What is needed >>
Leave out the pictures and repeat the entries below verbatim.

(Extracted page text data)
+ + +
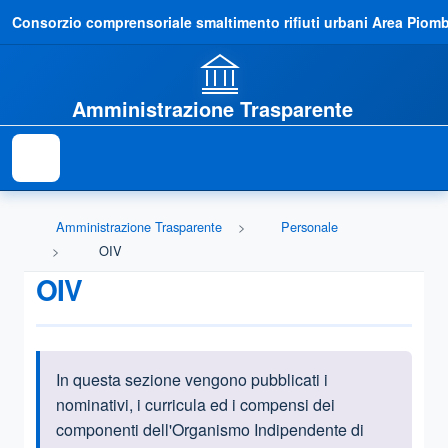
Consorzio comprensoriale smaltimento rifiuti urbani Area Piom
Amministrazione Trasparente
Amministrazione Trasparente
Personale
OIV
OIV
In questa sezione vengono pubblicati i
Informazioni introduttive
nominativi, i curricula ed i compensi dei
componenti dell'Organismo Indipendente di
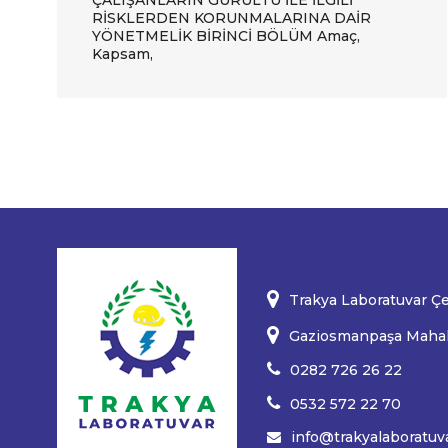
ÇALIŞANLARIN GÜRÜLTÜ İLE İLGİLİ
RİSKLERDEN KORUNMALARINA DAİR
YÖNETMELİK BİRİNCİ BÖLÜM Amaç,
Kapsam,
Trakya Laboratuvar Çev
Gaziosmanpaşa Mahal
0282 726 26 22
0532 572 22 70
info@trakyalaboratuv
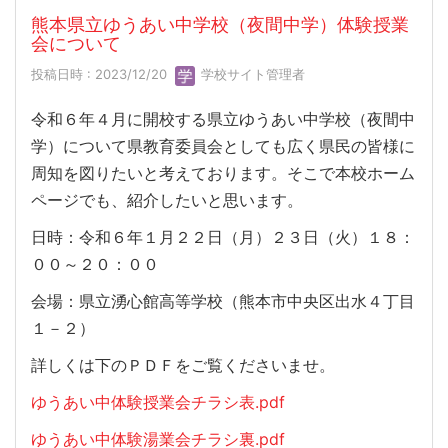
熊本県立ゆうあい中学校（夜間中学）体験授業
会について
投稿日時 : 2023/12/20
学校サイト管理者
令和６年４月に開校する県立ゆうあい中学校（夜間中
学）について県教育委員会としても広く県民の皆様に
周知を図りたいと考えております。そこで本校ホーム
ページでも、紹介したいと思います。
日時：令和６年１月２２日（月）２３日（火）１８：
００～２０：００
会場：県立湧心館高等学校（熊本市中央区出水４丁目
１－２）
詳しくは下のＰＤＦをご覧くださいませ。
ゆうあい中体験授業会チラシ表.pdf
ゆうあい中体験湯業会チラシ裏.pdf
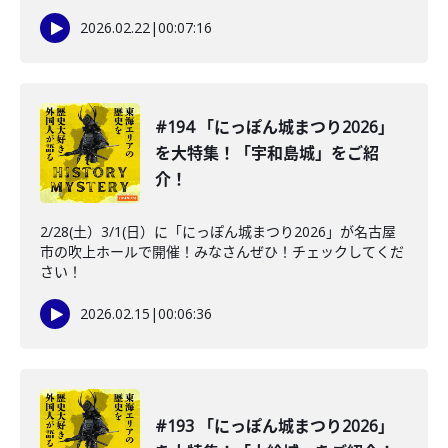
2026.02.22
|
00:07:16
#194 「にっぽん城まつり2026」
を大特集！「宇和島城」をご紹
介！
2/28(土）3/1(日）に「にっぽん城まつり2026」が名古屋
市の吹上ホールで開催！みなさんぜひ！チェックしてくだ
さい！
2026.02.15
|
00:06:36
#193 「にっぽん城まつり2026」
+ + +
Response to the exercise >>
Consorzio comprensoriale smaltimento rifiuti urbani Area Piom
Amministrazione Trasparente
Amministrazione Trasparente
Personale
OIV
OIV
In questa sezione vengono pubblicati i
Informazioni introduttive
nominativi, i curricula ed i compensi dei
componenti dell'Organismo Indipendente di
ÇALIŞANLARIN GÜRÜLTÜ İLE İLGİLİ
RİSKLERDEN KORUNMALARINA DAİR
YÖNETMELİK BİRİNCİ BÖLÜM Amaç,
Kapsam,
Trakya Laboratuvar Çev
Gaziosmanpaşa Mahal
0282 726 26 22
0532 572 22 70
info@trakyalaboratuv
熊本県立ゆうあい中学校（夜間中学）体験授業
会について
投稿日時 : 2023/12/20
学校サイト管理者
令和６年４月に開校する県立ゆうあい中学校（夜間中
学）について県教育委員会としても広く県民の皆様に
周知を図りたいと考えております。そこで本校ホーム
ページでも、紹介したいと思います。
日時：令和６年１月２２日（月）２３日（火）１８：
００～２０：００
会場：県立湧心館高等学校（熊本市中央区出水４丁目
１－２）
詳しくは下のＰＤＦをご覧くださいませ。
ゆうあい中体験授業会チラシ表.pdf
ゆうあい中体験湯業会チラシ裏.pdf
2026.02.22
|
00:07:16
#194 「にっぽん城まつり2026」
を大特集！「宇和島城」をご紹
介！
2/28(土）3/1(日）に「にっぽん城まつり2026」が名古屋
市の吹上ホールで開催！みなさんぜひ！チェックしてくだ
さい！
2026.02.15
|
00:06:36
#193 「にっぽん城まつり2026」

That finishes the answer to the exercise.